Stimmungsmache im Netz

Hetze auf Tagesbefehl

Eine Computertaste mit der Aufschrift "hass" und dem Schatten eines Paragraphen-Zeichens darüber
Hasskommentare werden von rechten Gruppen gezielt organisiert © imago / Christian Ohde
Jens Jessen und Falk Steiner im Gespräch mit Anke Schaefer  · 21.02.2018
Rechte Gruppen machen im Netz gezielt Stimmung und das sogar in organisierter Form. Unser Studiogast, der "Zeit"-Journalist Jens Jessen sprach darüber mit unserem Internet-Experten Falk Steiner.
Für viele Hass-Kommentare im Internet ist Experten zufolge eine verschwindend kleine Minderheit der Nutzer verantwortlich, wie eine Studie zeigt, über die NDR und Süddeutsche Zeitung heute berichten.
Bei Hass-Kommentaren auf Facebook geht demnach die Hälfte der Likes - also Klicks, die Zustimmung signalisieren - auf nur fünf Prozent der Accounts zurück. In dieser lautstarken Minderheit gebe es außerdem einen extrem aktiven Kern.
Jens Jessen
Unser Studiogast, der "Zeit"-Journalist Jens Jessen© picture-alliance/ dpa / Steffen Kugler
Unser Studiogast, der "Zeit"-Journalist Jens Jessen, hält Auswirkungen auf das Ergebnis der Bundestagswahl 2017 für möglich:
"Wenn man unterstellt, dass es viele Leute gibt, die mit AfD-Inhalten schon sympathisiert haben, aber vielleicht noch nicht bereit waren, dort ihr Kreuz zu machen."
Dennoch würde er davor warnen, solchen Aktionen im Netz zu viel Einfluss zuzubilligen:
"Das kann auch verlockend sein, weil man dann denkt, die Leute sind eher verwirrt als böse."
Seiner Erfahrung nach seien die meisten AfD-Wähler leider sehr überzeugt von ihrer Partei und benötigten nicht unbedingt einen solchen Anstoß.

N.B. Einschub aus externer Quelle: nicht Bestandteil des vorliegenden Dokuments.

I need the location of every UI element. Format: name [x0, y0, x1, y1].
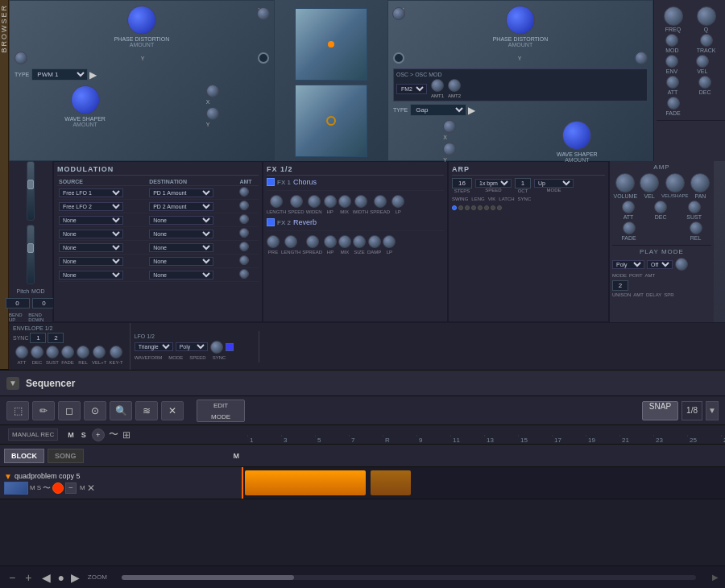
freq-knob[interactable] — [664, 6, 683, 26]
scroll-right-btn[interactable]: ▶ — [702, 573, 719, 582]
amt1-knob[interactable] — [431, 79, 444, 92]
nav-forward-btn[interactable]: ▶ — [69, 571, 81, 584]
poly-select[interactable]: PolyMono — [612, 260, 644, 269]
amp-rel-knob[interactable] — [690, 222, 702, 234]
env-keyt-knob[interactable] — [110, 346, 122, 358]
edit-mode-btn[interactable]: EDIT MODE — [197, 400, 245, 422]
track-right[interactable] — [243, 467, 725, 499]
amp-vel-knob[interactable] — [640, 173, 659, 193]
fx2-spread-knob[interactable] — [306, 235, 319, 248]
xy-pad-top[interactable] — [295, 8, 367, 81]
track-minus-btn[interactable]: − — [65, 482, 77, 494]
track-m-btn[interactable]: M — [30, 484, 35, 491]
fx2-mix-knob[interactable] — [338, 235, 351, 248]
fade-knob[interactable] — [667, 97, 680, 110]
mod-dest-select[interactable]: None — [149, 230, 213, 238]
osc1-y-knob[interactable] — [14, 52, 27, 64]
osc1-x-knob[interactable] — [257, 7, 270, 20]
osc2-ws-x-knob[interactable] — [443, 120, 456, 133]
fx2-hp-knob[interactable] — [324, 235, 337, 248]
s-btn[interactable]: S — [81, 431, 86, 439]
mod-dest-select[interactable]: None — [149, 271, 213, 280]
mod-dest-select[interactable]: None — [149, 257, 213, 266]
amp-vs-knob[interactable] — [665, 173, 685, 193]
mod-source-select[interactable]: None — [59, 257, 123, 266]
fx1-enabled[interactable] — [267, 178, 275, 186]
song-btn[interactable]: SONG — [48, 449, 84, 463]
osc1-type-arrow[interactable]: ▶ — [89, 69, 97, 81]
m-center[interactable]: M — [234, 452, 240, 460]
xy-pad-bottom[interactable] — [295, 85, 367, 157]
mod-source-select[interactable]: Free LFO 2 — [59, 202, 123, 211]
att-knob[interactable] — [666, 76, 679, 89]
osc1-ws-knob[interactable] — [71, 85, 100, 114]
osc2-y-knob[interactable] — [635, 52, 648, 64]
mod-source-select[interactable]: Free LFO 1 — [59, 188, 123, 197]
mod-amt-knob[interactable] — [239, 214, 249, 224]
osc2-ws-knob[interactable] — [562, 121, 591, 150]
fx1-width-knob[interactable] — [354, 195, 367, 208]
bend-down-input[interactable] — [32, 298, 56, 308]
mod-dest-select[interactable]: None — [149, 216, 213, 225]
env-sust-knob[interactable] — [46, 346, 59, 358]
fx1-mix-knob[interactable] — [338, 195, 351, 208]
amp-vol-knob[interactable] — [615, 173, 635, 193]
mod-dest-select[interactable]: None — [149, 243, 213, 252]
env-dec-knob[interactable] — [31, 346, 44, 358]
amp-pan-knob[interactable] — [690, 173, 710, 193]
arp-steps-input[interactable] — [452, 178, 472, 188]
zoom-in-btn[interactable]: + — [23, 571, 34, 584]
mute-tool[interactable]: ✕ — [161, 401, 184, 420]
strum-tool[interactable]: ≋ — [135, 401, 158, 420]
mod-source-select[interactable]: None — [59, 271, 123, 280]
mod-dest-select[interactable]: PD 1 Amount — [149, 188, 213, 197]
block-btn[interactable]: BLOCK — [4, 449, 44, 463]
osc2-type-select[interactable]: Gap Sine — [410, 104, 466, 116]
fx2-length-knob[interactable] — [284, 235, 297, 248]
track-m2-btn[interactable]: M — [80, 484, 85, 491]
amt2-knob[interactable] — [448, 79, 461, 92]
snap-dropdown[interactable]: ▼ — [706, 401, 719, 420]
mod-amt-knob[interactable] — [239, 187, 249, 197]
off-select[interactable]: OffOn — [647, 260, 673, 269]
fx2-lp-knob[interactable] — [383, 235, 396, 248]
osc2-ws-y-knob[interactable] — [443, 143, 456, 155]
portamento-knob[interactable] — [675, 258, 688, 271]
magnify-tool[interactable]: 🔍 — [110, 401, 132, 420]
mod-amt-knob[interactable] — [239, 228, 249, 238]
hscroll-thumb[interactable] — [122, 575, 294, 580]
track-collapse-arrow[interactable]: ▼ — [4, 472, 12, 481]
fx1-speed-knob[interactable] — [290, 195, 303, 208]
amp-sust-knob[interactable] — [688, 201, 701, 213]
env-fade-knob[interactable] — [61, 346, 74, 358]
osc2-pd-knob[interactable] — [506, 6, 535, 35]
track-x-btn[interactable]: ✕ — [87, 482, 95, 494]
env-att-knob[interactable] — [15, 346, 28, 358]
track-knob[interactable] — [700, 34, 713, 47]
fx1-widen-knob[interactable] — [308, 195, 321, 208]
osc2-type-arrow[interactable]: ▶ — [468, 105, 475, 116]
fx1-length-knob[interactable] — [270, 195, 283, 208]
mod-source-select[interactable]: None — [59, 216, 123, 225]
eraser-tool[interactable]: ◻ — [58, 401, 81, 420]
mod-slider[interactable] — [27, 225, 35, 284]
osc1-ws-y-knob[interactable] — [206, 107, 219, 120]
osc1-type-select[interactable]: PWM 1 Sine Square — [31, 68, 88, 81]
fx2-size-knob[interactable] — [353, 235, 366, 248]
voices-input[interactable] — [612, 280, 628, 291]
mod-source-select[interactable]: None — [59, 230, 123, 238]
env-sync-input[interactable] — [30, 333, 46, 343]
nav-back-btn[interactable]: ◀ — [40, 571, 52, 584]
mod-dest-select[interactable]: PD 2 Amount — [149, 202, 213, 211]
track-rec-btn[interactable] — [52, 482, 64, 494]
bend-up-input[interactable] — [6, 298, 30, 308]
fx1-spread-knob[interactable] — [374, 195, 387, 208]
mod-amt-knob[interactable] — [239, 201, 249, 210]
mod-knob[interactable] — [665, 34, 678, 47]
lasso-tool[interactable]: ⊙ — [84, 401, 106, 420]
wave-icon[interactable]: 〜 — [109, 428, 118, 441]
env-velt-knob[interactable] — [93, 346, 106, 358]
fx2-pre-knob[interactable] — [267, 235, 280, 248]
pitch-slider[interactable] — [27, 161, 35, 221]
env-knob[interactable] — [665, 55, 678, 68]
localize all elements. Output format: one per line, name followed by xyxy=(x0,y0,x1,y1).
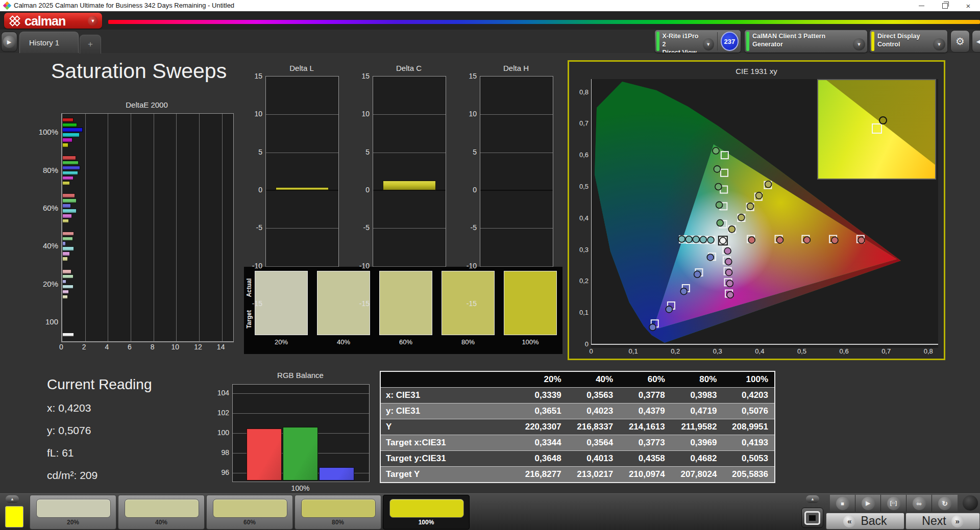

Militärisch organisierte rechte Aktivisten

"Man muss sich das ganze als ziemlich schlagkräftige Aktivistengruppe vorstellen", sagte der Internet-Experte und Hauptstadtjournalist Falk Steiner im Deutschlandfunk Kultur. Die "Gruppe Reconquista Germanica" sei fast schon militärisch durchorganisiert und es gebe eine gegenläufige Aktivistengruppe, die sich dort eingeschlichen habe und nun nach und nach die Materialien aus internen Zirkeln öffentlich mache. Ihr Name ist "Alt-Right-Leaks".
Sie lege offen, dass die "Gruppe Reconquista Germanica" mit einer klaren Befehlsstruktur und auf Tagesbefehl arbeite. Da werde dann der Auftrag erteilt, Stimmung zu machen, beispielsweise gegen einen Artikel von Jessen in der "Zeit". Auf diese Weise würden möglichst viele Nutzer und deren Konten dazu benutzt, um dort entsprechend zu kommentieren.
"Das ist so ein bisschen die Vorgehensweise des Ganzen und das führt dann auch zu dem, was dann auch Wissenschaftler meinen, herausgefunden zu haben", sagte Steiner.
Falk Steiner
Falk Steiner ist Internet-Experte und Hauptstadtkorrespondent bei Deutschlandfunk Kultur © Deutschlandradio / Bettina Straub

Handbuch für Störmanöver

Die derzeit diskutierte Studie behaupte, dass insgesamt fünf Prozent der Internet-Nutzer für 50 Prozent der entsprechenden Beiträge verantwortlich seien und ein Prozent der Nutzer verantworte sogar 25 Prozent.
"Das deutet schon darauf hin, dass es dort einen hochaktiven Kern gibt innerhalb dieser Medien-Aktivistengruppe von Rechts."
Sie verwendeten auch ein Handbuch, das beispielsweise empfehle, sich auf gemeinsame Schlagworte zu einigen.
Ein weiterer Tipp sei, sich zu bestimmten Uhrzeiten zu verabreden, denn in der Nacht seien die Redaktionen meist spärlich besetzt, um die Kommentarspalten der Medien zu pflegen.
"Da kann man gar nicht mehr entsprechend hinterherputzen hinter dem, was dort hineingekübelt wird."
Jessen zeigte sich in diesem Punkt skeptisch, denn Medien, die solche Kommentarspalten anböten, wüssten darüber Bescheid. "Da gibt es auch schon Nacht- und Frühmorgens-Kommandos", sagte er. "Das ist schon bekannt." Er wisse allerdings nicht, wie gut die Personaldecke, beispielsweise bei "Zeit"-Online für solche Fälle sei.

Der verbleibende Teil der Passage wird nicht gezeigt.